As the physicists of our time have tried to elaborate an integrated single theory, capable of explaining not only some but all phenomena of the physical universe, so I have tried on a different plane to develop a single theory through which not only some but all phenomena of the social universe can be reduced to a common denominator. The result is a new and unified political philosophy centering in the theory of size. It suggests that there seems only one cause behind all forms of social misery: bigness. [p.22]
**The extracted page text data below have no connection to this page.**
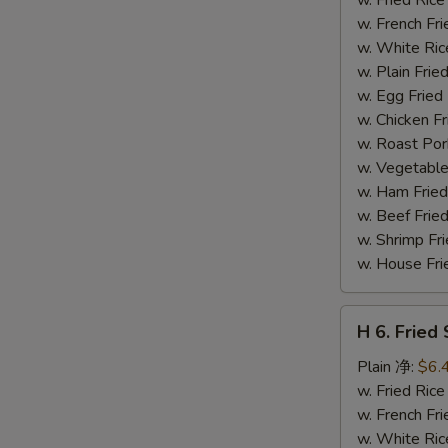
(14)
w. French F
炸
w. White Ri
虾
w. Plain Fr
w. Egg Frie
w. Chicken 
w. Roast Po
w. Vegetabl
w. Ham Fri
w. Beef Fri
w. Shrimp F
w. House F
H
H 6. Frie
6.
Fried
Plain 净:
$6.
Scallop
w. Fried Ri
(12)
w. French F
炸
w. White Ri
In “The Breakdown of Nations” Leopold Kohr shows that, throughout history, people who have lived in small states are happier, more peaceful, more creative and more prosperous. He argues that virtually all our political and social problems would be greatly diminished if the world’s major countries were to dissolve back into the small states from which they sprang. Rather than making ever-larger political unions, in the mistaken belief that this will bring peace and security, we should minimize the aggregation of power by returning to a patchwork of small, relatively powerless states, where leaders are accessible and responsive to the people.
Thus, the greater the aggregation, the more dwarfish becomes man. But this is not all, for along with the decline of a person’s share in sovereignty goes a decline in his share in government. [p. 118]
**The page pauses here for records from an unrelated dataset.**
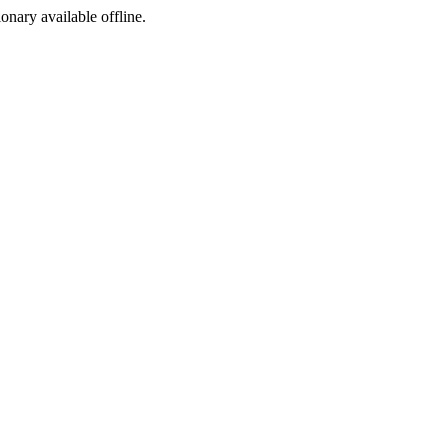
ionary available offline.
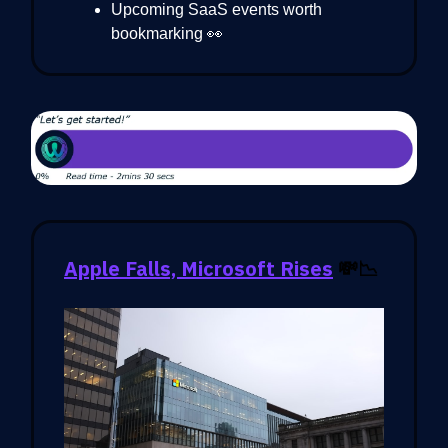
Upcoming SaaS events worth
bookmarking 👀
Apple Falls, Microsoft Rises
💸📉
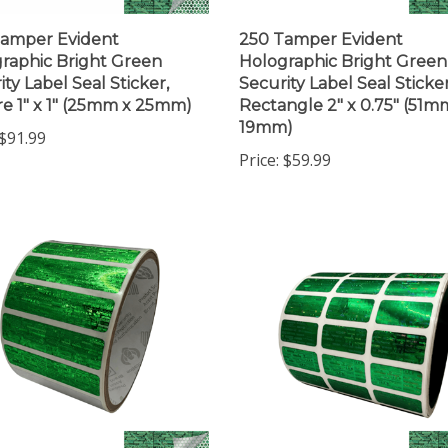
amper Evident
250 Tamper Evident
raphic Bright Green
Holographic Bright Green
ity Label Seal Sticker,
Security Label Seal Sticker
e 1" x 1" (25mm x 25mm)
Rectangle 2" x 0.75" (51m
19mm)
$91.99
Price:
$59.99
The political scientist Kohr does not argue for a return to exploitative feudalism, petty kingdoms or pre-Neolithic hunter-gatherer tribes. Instead he separates the economic realm from the political one and envisions a global economic system paired with local political units.
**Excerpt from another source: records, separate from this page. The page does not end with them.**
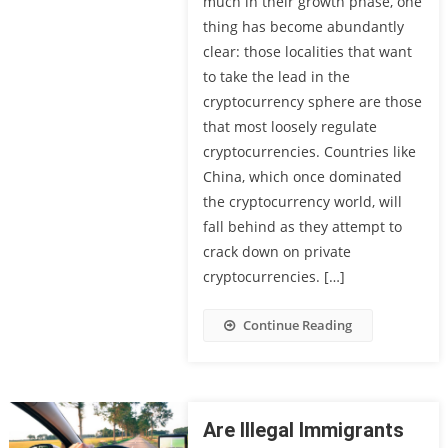
much in their growth phase, one
thing has become abundantly
clear: those localities that want
to take the lead in the
cryptocurrency sphere are those
that most loosely regulate
cryptocurrencies. Countries like
China, which once dominated
the cryptocurrency world, will
fall behind as they attempt to
crack down on private
cryptocurrencies. […]
Continue Reading
Are Illegal Immigrants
Would it not be truly reactionary to erect again the countless barriers separating countless regions from each other, impeding traffic and trade, and undoing the gigantic economic progress which the existence of large-area states and the resultant big-plant and mass-production facilities have made possible? If union has sense anywhere, it certainly has in the economic sphere considering that without it our living standards would in all likelihood still be at the low level that characterized the Middle Ages. [p. 143]
Kohr concludes his socio-economical deliberations by suggesting a union through division and quotes Henry C. Simons: These monsters of nationalism and mercantilism must be dismantled. It is interesting that Kohr’s political-administrative model of a global society echoes the ideas of visionary paleontologist Pierre Teilhard de Chardin, who wrote about the concept of a noosphere, i.e. a global spiritual sphere, which unites the multitude of human entities on planet Earth. When I missed solid economic thinking in Chardin’s writing, I do miss the spiritual and natural scientific perspective in Kohr’s work. They make though a great complimentary reading.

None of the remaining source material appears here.